There are multiple problems with string theory but the biggest one is that it is really a class of vast numbers of possible theories that do not uniquely give rise to a single low energy approximation that resembles the Standard Model, and nobody has figure out how to thin out the universe of possible low energy approximations of string theory to find even one that contains everything that the Standard Model contains, while lacking everything that we have no experimental evidence for at experimentally testable energies. So basically, there are almost no observables that can be calculated from string theory.
String theory, for example, tends to favor (and arguably requires) that its low energy approximations be supergravity theories (a class of theories that integrates supersymmetry theories with supergravity theories), Majorana neutrinos that undergo neutrinoless double beta decay, proton decay, and models in which the initial state of the Universe at the Big Bang has baryon number zero, lepton number zero, and engaged in baryogenesis and leptongenesis soon after the Big Bang with a high energy process showing CP violation, baryon number violation and lepton number violation, that generates far more particles than the only known Standard Model processes that do so. The existence of a massless spin-2 graviton is pretty much the only prediction of string theory that has any support from observational evidence, and of course, that itself, is only indirect and in its infancy. But the mathematical intractability of quantum gravity by other means under various "no go theorems" has been one important motivation for string theory's popularity.

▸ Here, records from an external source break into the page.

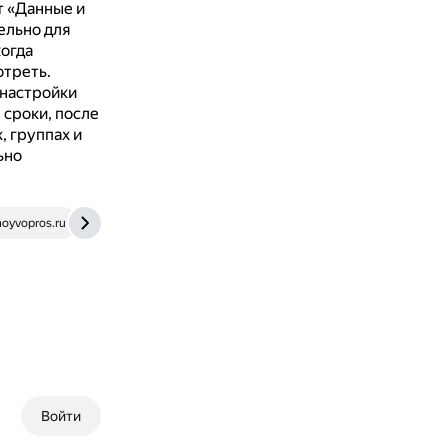
т «Данные и
ельно для
когда
отреть.
 настройки
 сроки, после
, группах и
ьно
oyvopros.ru
lifehacker.ru
Войти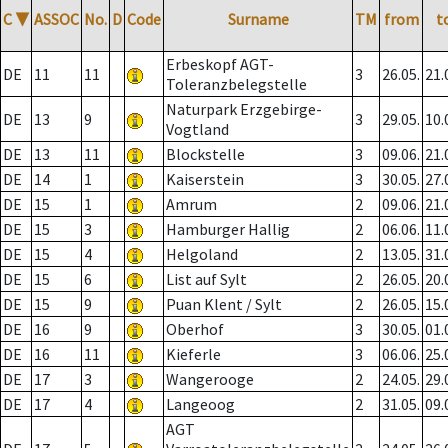
C
▼
ASSOC
No.
D
Code
Surname
TM
from
t
Erbeskopf AGT-
DE
11
11
3
26.05.
21.
Toleranzbelegstelle
Naturpark Erzgebirge-
DE
13
9
3
29.05.
10.
Vogtland
DE
13
11
Blockstelle
3
09.06.
21.
DE
14
1
Kaiserstein
3
30.05.
27.
DE
15
1
Amrum
2
09.06.
21.
DE
15
3
Hamburger Hallig
2
06.06.
11.
DE
15
4
Helgoland
2
13.05.
31.
DE
15
6
List auf Sylt
2
26.05.
20.
DE
15
9
Puan Klent / Sylt
2
26.05.
15.
DE
16
9
Oberhof
3
30.05.
01.
DE
16
11
Kieferle
3
06.06.
25.
DE
17
3
Wangerooge
2
24.05.
29.
DE
17
4
Langeoog
2
31.05.
09.
AGT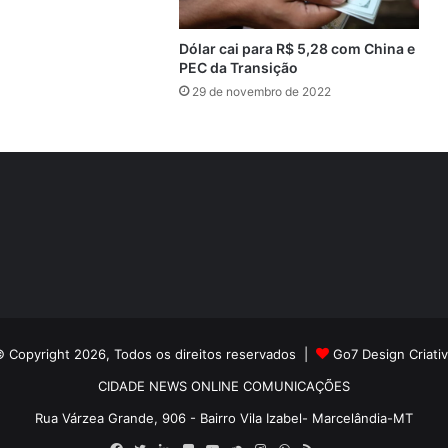
Dólar cai para R$ 5,28 com China e
PEC da Transição
29 de novembro de 2022
 Copyright 2026, Todos os direitos reservados |
Go7 Design Criati
CIDADE NEWS ONLINE COMUNICAÇÕES
Rua Várzea Grande, 906 - Bairro Vila Izabel- Marcelândia-MT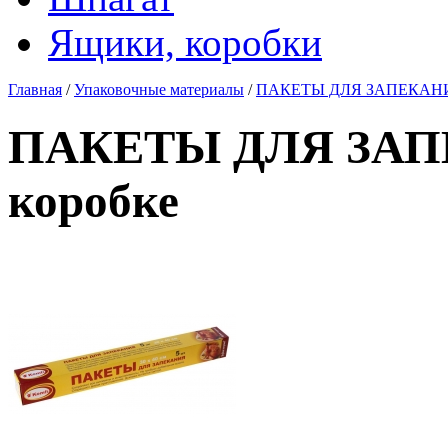
Ящики, коробки
Главная
/
Упаковочные материалы
/
ПАКЕТЫ ДЛЯ ЗАПЕКАНИЯ 
ПАКЕТЫ ДЛЯ ЗАПЕ
коробке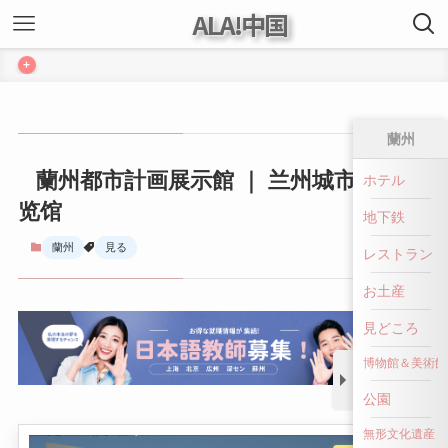
ALA!中国
+
蘭州
蘭州都市計画展示館 ｜ 兰州城市规划展
ホテル
览馆
地下鉄
蘭州
見る
レストラン
お土産
見どころ
博物館＆美術館
公園
無形文化遺産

In loop quantum gravity, the universe is fundamentally made up of nodes that have a small finite numbers of connections to other nodes, and gravity is quantized primarily by quantizing space-time, rather than primarily by quantizing particles against a background that is smooth, continuous and local.
In LQG, locality is ill defined at this most fundamental level and is only an emergent property of the collective interactions of all of the nodes in a sense similar to that of temperature and pressure in the thermodynamics of gases being emergent properties of individual gas atoms randomly moving around a particular speeds that can be described globally in a statistical fashion. Particles move from node to node according to simple rules.

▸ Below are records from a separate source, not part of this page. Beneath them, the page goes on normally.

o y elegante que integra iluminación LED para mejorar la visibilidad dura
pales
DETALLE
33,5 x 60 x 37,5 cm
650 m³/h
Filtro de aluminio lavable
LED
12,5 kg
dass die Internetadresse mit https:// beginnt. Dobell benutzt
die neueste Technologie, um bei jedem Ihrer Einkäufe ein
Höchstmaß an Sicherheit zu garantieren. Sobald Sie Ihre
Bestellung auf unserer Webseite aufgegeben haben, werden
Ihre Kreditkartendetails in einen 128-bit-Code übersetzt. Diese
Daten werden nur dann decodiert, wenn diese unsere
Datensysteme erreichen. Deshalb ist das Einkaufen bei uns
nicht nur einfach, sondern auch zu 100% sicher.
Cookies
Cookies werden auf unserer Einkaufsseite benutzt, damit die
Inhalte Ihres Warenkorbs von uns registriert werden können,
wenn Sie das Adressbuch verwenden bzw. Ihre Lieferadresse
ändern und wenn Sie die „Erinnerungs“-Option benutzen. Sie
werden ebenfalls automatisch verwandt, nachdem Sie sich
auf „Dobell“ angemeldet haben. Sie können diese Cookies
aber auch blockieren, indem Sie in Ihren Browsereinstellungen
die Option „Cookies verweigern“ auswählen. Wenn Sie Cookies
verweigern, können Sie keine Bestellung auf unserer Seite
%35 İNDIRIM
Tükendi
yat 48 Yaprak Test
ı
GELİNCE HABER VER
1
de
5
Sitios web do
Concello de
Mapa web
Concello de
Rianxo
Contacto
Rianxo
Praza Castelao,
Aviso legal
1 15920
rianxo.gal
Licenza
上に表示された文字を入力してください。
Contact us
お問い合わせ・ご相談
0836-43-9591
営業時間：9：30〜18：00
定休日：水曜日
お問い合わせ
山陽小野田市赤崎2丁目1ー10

For example, LQG imagines that in space-time, most nodes in what we perceive to be a local area of space-time will connect to other, basically adjacent, nodes in the same local area, but there is no fundamental prohibition on a node having some connections to nodes in what we perceive to be the same local area, and other connections to nodes in what we perceive to be a local area billions of light years away.
The number of space-time dimensions is likewise an emergent property in LQG, and the number of space-time dimensions that emerge in this fashion aren't necessarily integer quantities. A system of nodes could also be described with a fractal dimension that is not an integer defined in a manner similar or identical to the mathematical definition of a fractal dimension.
Some edge examples of LQG theories think of matter and particles themselves as deformations of space-time itself that are emergent, rather than as something separate that is placed within a space called "space-time."
As in classical general relativity, gravity is fundamentally a function of the geometry of space-time, but in LQG, that geometry is discrete and broken rather than smooth and continuous, and locality is (as discussed above) ill defined. In LQG, the "background independence" of the theory, realized by not having a space-time distinct from gravity, is a hallmark axiom of the field and line of reasoning involved. This has the nice feature of "automatically" and obviously giving LQG properties like co-variance that impose tight constraints on the universe of gravity theories formulated with more conventional equations of gravity, like the Einstein field equations, which have this property, even though this is not obvious without extended and non-obvious mathematical proofs. But it has the downside of expressing how gravity works in equations that are not very conceptually natural to the uninitiated, which can make understanding what LQG really says in more familiar contexts challenging.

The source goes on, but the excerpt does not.